The Scandinavian Yule Goat symbolizes the relationship between sacrifice and celebration during the holidays. It refers to the Nordic God Thor's slaughtering of goats for an end-of-year feast (he would resurrect them the next day). We may need to sacrifice a goat of our own to get through the family drama-fueled "hellidays" -- a "safe-goat."
What is that?
As opposed to a family scapegoat -- an immediate family member at whom we direct unprocessed anxiety or anger -- a "safe-goat" is a person far enough outside our immediate family system at whom we can direct unprocessed anxiety or anger without inflaming conflicts between present members.
Last week I advised you to "trim your Christmas three," i.e., to avoid triangulating or scapegoating a third party during any family contact leading up to the holidays, in order to coast through to New Year's Day family drama-free. But, as my siblings have since reminded me, finding yourself short on material with your family can cause anxiety, making you vulnerable to the flames of gossip. At these times, you may need to deploy a "safe-goat."
Now, this is not a model for long-term healthy relationships; in general, bonding with one person by directing negative energy at another is toxic and prevents us from individual and relational growth. But right now we're just talking about getting by. You might think of it as symptom management, cough syrup for your strep throat as opposed to an antibiotic. That being said, before using the "safe-goat" solution, you'll want to read and adhere to the warning label: At no time should you disparage the "safe-goat" in a way that fosters prejudice against a type or group of people, as this will breed unnecessary ill will at a time of peace and hope. The point is to have at your fingertips someone familiar to the group over whom you can share a quick and easy gasp, growl or guffaw, and this should only be used as a last resort.
How do you choose your "safe-goat"?
Remember, you're trying to avoid clear and present conflict, so obviously you'll want to pick someone you won't see over the holidays and who is separate enough from your immediate family that talking about them won't cause tension between any two of you. An aunt or uncle could work, so long as they're not top-billing stars in your family drama. Special guest star status should be the limit (as in, you see them once every three years at most). Twice or thrice removed relatives are good options. Shared (or formerly shared) neighbors, high-school teachers and DMV workers are even better.
An ideal "safe-goat" will have a personality quirk that affects everyone the same way, e.g., the absent uncle who suddenly appears when he needs money, the aunt whose monologue skills rival Fiona Shaw's (only aggressively draining as opposed to entertaining), the "hyper-healthy" cousin who's consistently "not surprised" when one of you gets sick, your mother's neighbor who calls every five minutes to find out what she's doing, the former high school art teacher who now posts homemade music videos about the apocalypse on YouTube, the DMV worker with the fixed smirk who somehow manages to trigger a full-blown public tantrum in each of you.

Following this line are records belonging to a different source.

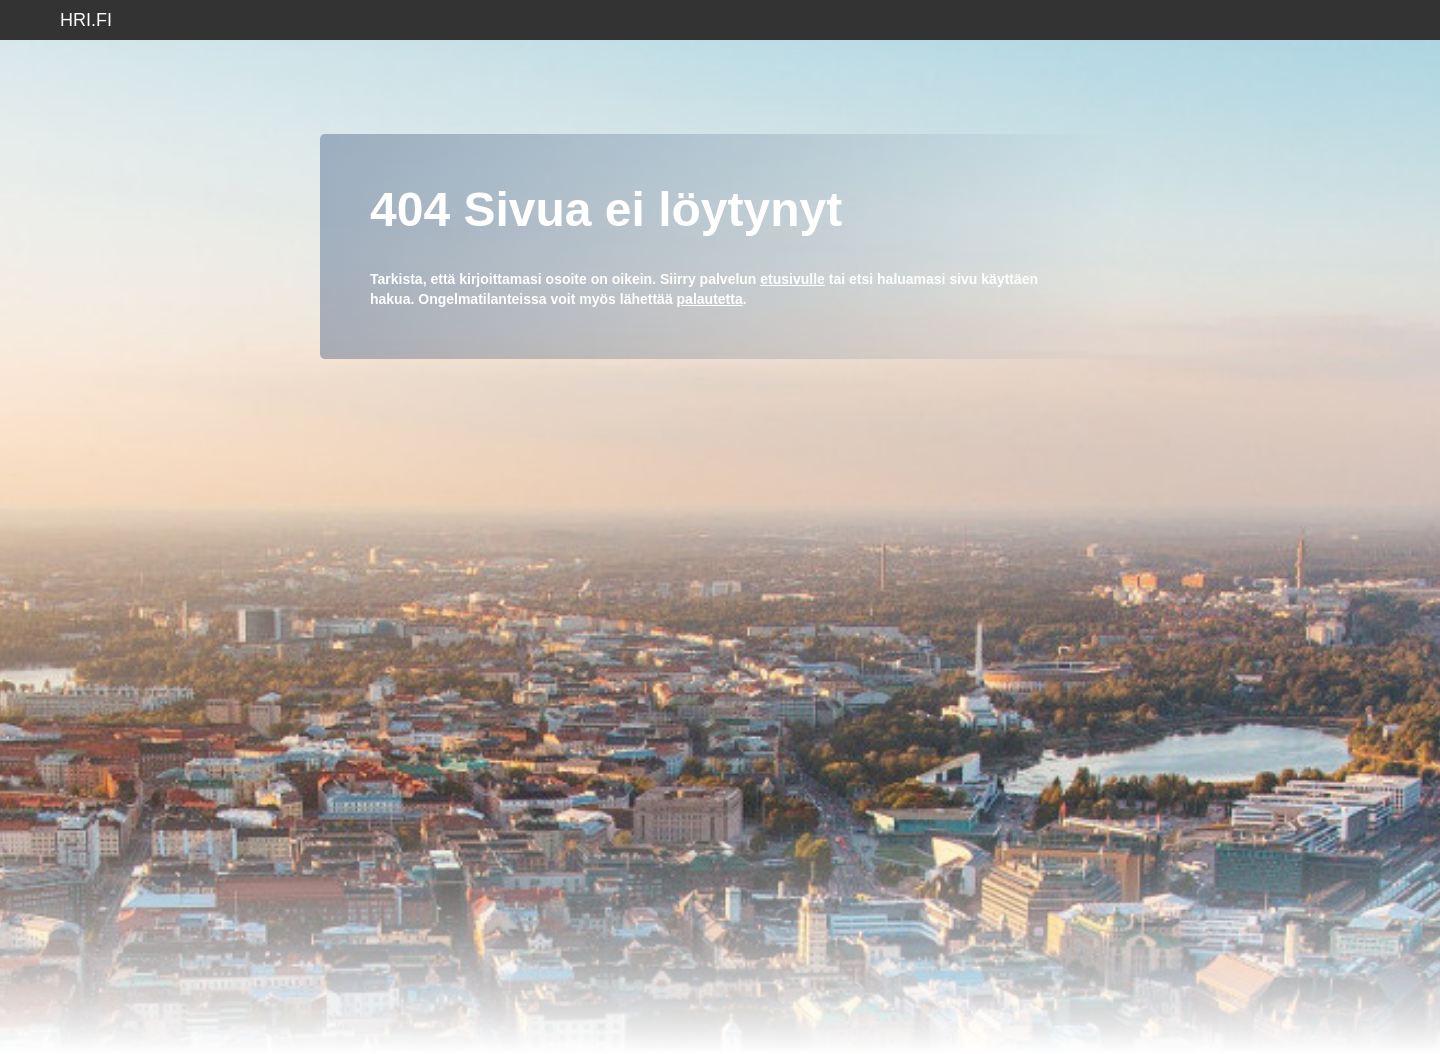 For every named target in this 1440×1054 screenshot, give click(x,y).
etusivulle (792, 279)
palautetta (710, 299)
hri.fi (86, 20) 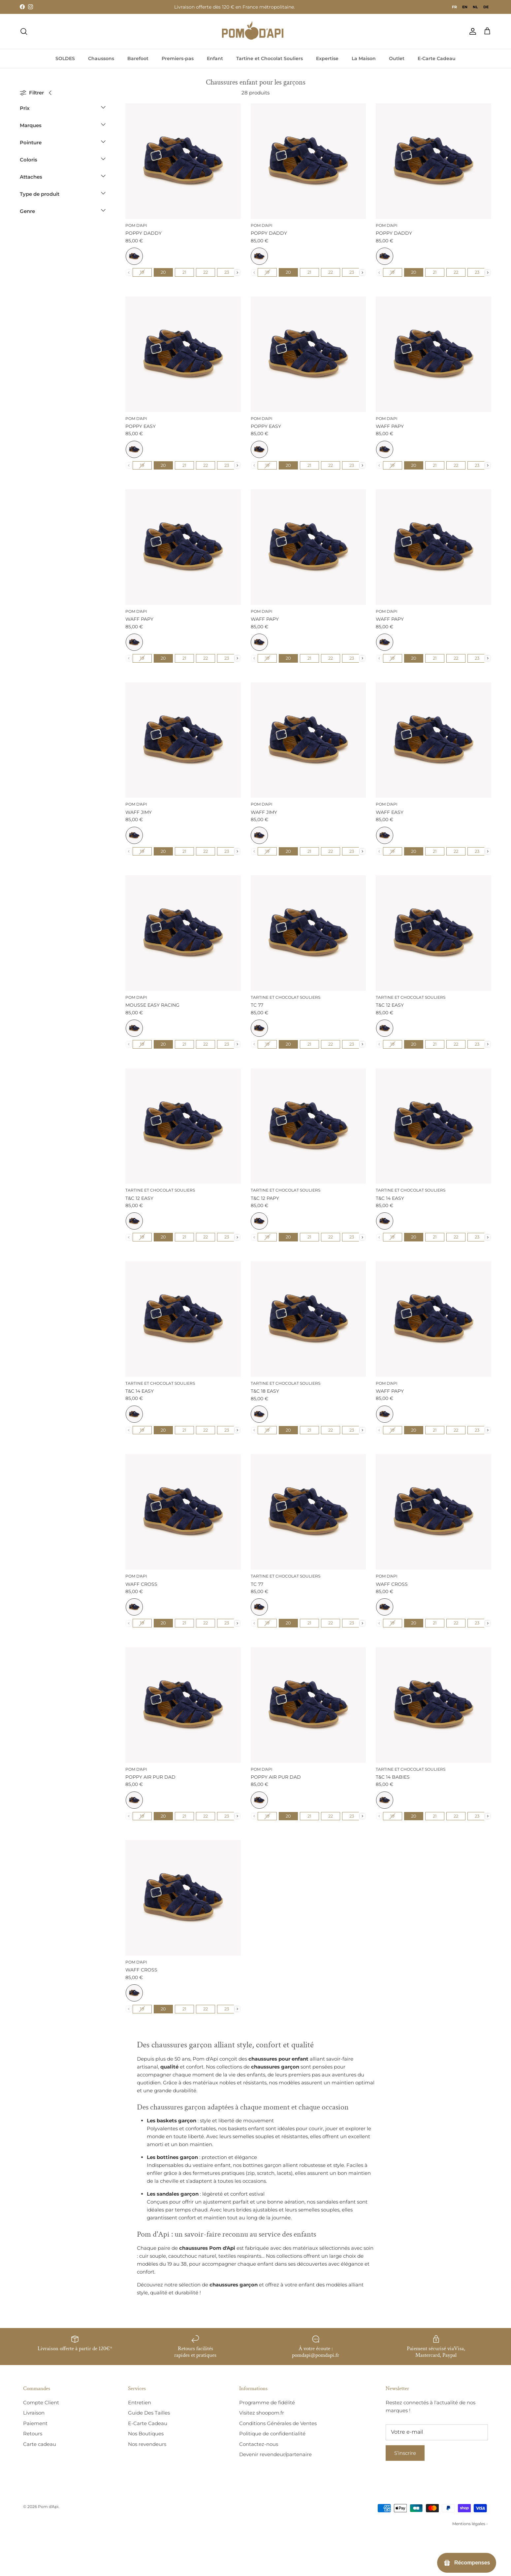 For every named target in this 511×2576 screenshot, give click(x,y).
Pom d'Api (48, 2506)
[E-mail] (437, 2432)
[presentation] (237, 272)
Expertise (327, 58)
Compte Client (41, 2402)
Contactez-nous (258, 2444)
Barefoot (137, 58)
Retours (32, 2433)
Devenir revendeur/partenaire (275, 2454)
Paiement (35, 2423)
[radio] (134, 256)
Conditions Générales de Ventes (278, 2423)
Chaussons (101, 58)
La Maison (364, 58)
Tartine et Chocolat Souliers (269, 58)
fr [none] (454, 7)
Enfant (215, 58)
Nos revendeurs (147, 2444)
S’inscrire (405, 2453)
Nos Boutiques (146, 2433)
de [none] (486, 7)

The roasting of the "safe-goat" will ideally fill dead air -- much like the celebrity roasting panel on Chelsea Lately -- but only for a few minutes, in order to keep you comfortably present with your family. You'll want to be mindful of the potential for your gossip to go nuclear (as in family), in which case you should redirect back to a "safe-goat." You should also keep your ears peeled for an opportunity to switch topics altogether -- to mutually-interesting current events, movies, books, etc. -- if and when possible.
Just as Thor resurrected his sacrificed goats the day after his feast, so should you mentally redeem your "safe-goat" after your event has passed and their purpose has been served. Make sure to discard any residual negative thoughts you generated about them the day before. As the holidays come to a close, and the new year begins, you can then turn to cultivating your individual family relationships in the long-term without any third party involvement -- save, perhaps the help of a psychotherapist or spiritual guide.
We should all put in the time to learn how to relate to one another without triangulating, but the "hellidays" can be desperate times, and it can only help to go in armed with a "safe-goat."